Di Nusa Tenggara Timur, jika ditelusuri, ada beberapa faktor pemicu meningkatnya jumlah guru honorer. Pertama, tingginya  angka pertambahan sekolah baru. Dinas Pendidikan Propinsi dan Kabupaten merespon usulan pendirian sekolah oleh masyarakat dengan mengeluarkan Surat Keputusan (SK) operasional. Sayang, SK itu tidak didukung dengan ketersediaan sumber daya manusia tenaga pengajar,  termasuk fasilitas belajar. Sebagai contoh, pada jenjang SMA/SMK terdapat puluhan sekolah baru yang tersebar di seluruh kabupaten/kota.

  Singkat cerita, sekolah berdiri tanpa tenaga pengajar memadai. Tugas rekrutmen guru lantas menjadi beban kepala sekolah baru itu. Maka kemudian muncullah guru honorer komite, yang diangkat dengan SK kepala sekolah dan sumber penggajian berasal dari iuran komite siswa. Belakangan, guru honorer jenis ini mengundang banyak perdebatan karena keberadaan mereka berdampak pada penerapan kebijakan iuran komite di sekolah. 
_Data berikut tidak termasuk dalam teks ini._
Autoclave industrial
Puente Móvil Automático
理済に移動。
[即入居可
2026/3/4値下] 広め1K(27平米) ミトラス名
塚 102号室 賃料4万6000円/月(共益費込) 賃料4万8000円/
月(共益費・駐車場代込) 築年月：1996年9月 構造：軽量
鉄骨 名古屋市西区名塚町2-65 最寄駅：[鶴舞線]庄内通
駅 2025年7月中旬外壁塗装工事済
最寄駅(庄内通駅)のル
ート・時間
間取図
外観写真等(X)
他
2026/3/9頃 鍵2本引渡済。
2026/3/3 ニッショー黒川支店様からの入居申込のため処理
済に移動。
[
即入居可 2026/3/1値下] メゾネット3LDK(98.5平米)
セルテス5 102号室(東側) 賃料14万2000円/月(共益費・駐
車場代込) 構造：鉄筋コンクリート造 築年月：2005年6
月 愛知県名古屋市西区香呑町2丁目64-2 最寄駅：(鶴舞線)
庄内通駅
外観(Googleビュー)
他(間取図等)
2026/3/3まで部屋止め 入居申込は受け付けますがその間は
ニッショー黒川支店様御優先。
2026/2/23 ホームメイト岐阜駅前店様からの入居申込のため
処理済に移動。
Selain sekolah baru, sekolah dengan sistem belajar kelas jauh (filial) juga berkontribusi pada pembengkakan jumlah tenaga honorer. Faktanya, banyak sekolah induk yang menyelenggarakan kelas jauh justru kekurangan tenaga pengajar. Dampaknya, rekrutmen guru honorer menjadi opsi pendukung jalannya kegiatan belajar di kelas jauh. 
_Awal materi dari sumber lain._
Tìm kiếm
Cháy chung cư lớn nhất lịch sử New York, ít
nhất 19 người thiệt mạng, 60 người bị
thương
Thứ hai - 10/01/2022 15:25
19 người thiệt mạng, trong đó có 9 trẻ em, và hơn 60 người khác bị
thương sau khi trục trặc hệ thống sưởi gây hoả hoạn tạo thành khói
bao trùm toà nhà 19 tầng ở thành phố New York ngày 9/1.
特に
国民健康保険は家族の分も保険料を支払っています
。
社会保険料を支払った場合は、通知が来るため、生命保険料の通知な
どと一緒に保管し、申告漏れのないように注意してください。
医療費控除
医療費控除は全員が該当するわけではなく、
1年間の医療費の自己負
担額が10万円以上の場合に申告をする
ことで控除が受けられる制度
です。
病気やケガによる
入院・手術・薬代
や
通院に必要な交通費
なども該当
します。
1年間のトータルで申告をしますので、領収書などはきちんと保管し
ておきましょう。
Kedua, trend peningkatan jumlah peserta didik  di berbagai jenjang pendidikan juga mendorong pihak sekolah meresponnya dengan penambahan tenaga guru. Otoritas sekolah harus memenuhi kebutuhan ketersediaan tenaga pendidiknya, untuk mengimbangi pertambahan jumlah siswa. Apa lagi jika ada guru ASN pada sekolah bersangkutan memasuki usia pensiun atau meninggal, yang berdampak pada kurangnya tenaga guru. Maka sekali lagi, manajemen sekolah tidak punya pilihan lain kecuali merekrut tenaga guru honorer. Ini tentu saja kontraproduktif dengan Peraturan Pemerintah  Nomor 48/2005 Jo PP No 43/2007 tentang larangan perekrutan guru honorer baik oleh kepala sekolah maupun otoritas pemerintah di daerah.

Akumulasi dari situasi demikian memantik terjadinya penumpukan tenaga guru honorer yang semakin banyak. Di sisi lain, pemerintah belum punya instrumen kebijakan yang efektif untuk mengantisipasi situasi tersebut. Sementara itu, universitas terus giat mencetak ribuan calon guru.   Tingginya angka produksi calon guru dari kampus sebagai mesinnnya, tidak sebanding dengan tingkat keterserapan di pasar kerja. Dampaknya, banyak tenaga guru yang terpaksa bekerja dengan bayaran jauh di bawah standar upah propinsi (UMP), apalagi nasional. Tingginya stok tenaga guru di tengah permintaan pasar kerja yang minim menempatkan mereka dalam posisi tawar yang lemah.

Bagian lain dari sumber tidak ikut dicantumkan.